(Beginning of INFORMATION GIVEN)

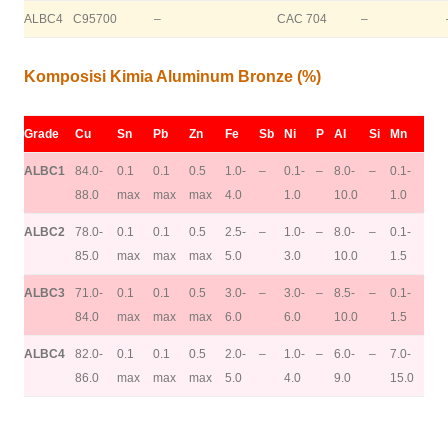
ALBC4
C95700
–
CAC 704
–
Komposisi Kimia Aluminum Bronze (%)
Grade
Cu
Sn
Pb
Zn
Fe
Sb
Ni
P
AI
Si
Mn
ALBC1
84.0-
0.1
0.1
0.5
1.0-
–
0.1-
–
8.0-
–
0.1-
88.0
max
max
max
4.0
1.0
10.0
1.0
ALBC2
78.0-
0.1
0.1
0.5
2.5-
–
1.0-
–
8.0-
–
0.1-
85.0
max
max
max
5.0
3.0
10.0
1.5
ALBC3
71.0-
0.1
0.1
0.5
3.0-
–
3.0-
–
8.5-
–
0.1-
84.0
max
max
max
6.0
6.0
10.0
1.5
ALBC4
82.0-
0.1
0.1
0.5
2.0-
–
1.0-
–
6.0-
–
7.0-
86.0
max
max
max
5.0
4.0
9.0
15.0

(End of INFORMATION GIVEN)

**EXERCISE PROMPT**
All of the entries must be reproduced exactly, apart from the pictures, which are to be dropped.

**SOLUTION BELOW**
ALBC4
C95700
–
CAC 704
–
Komposisi Kimia Aluminum Bronze (%)
Grade
Cu
Sn
Pb
Zn
Fe
Sb
Ni
P
AI
Si
Mn
ALBC1
84.0-
0.1
0.1
0.5
1.0-
–
0.1-
–
8.0-
–
0.1-
88.0
max
max
max
4.0
1.0
10.0
1.0
ALBC2
78.0-
0.1
0.1
0.5
2.5-
–
1.0-
–
8.0-
–
0.1-
85.0
max
max
max
5.0
3.0
10.0
1.5
ALBC3
71.0-
0.1
0.1
0.5
3.0-
–
3.0-
–
8.5-
–
0.1-
84.0
max
max
max
6.0
6.0
10.0
1.5
ALBC4
82.0-
0.1
0.1
0.5
2.0-
–
1.0-
–
6.0-
–
7.0-
86.0
max
max
max
5.0
4.0
9.0
15.0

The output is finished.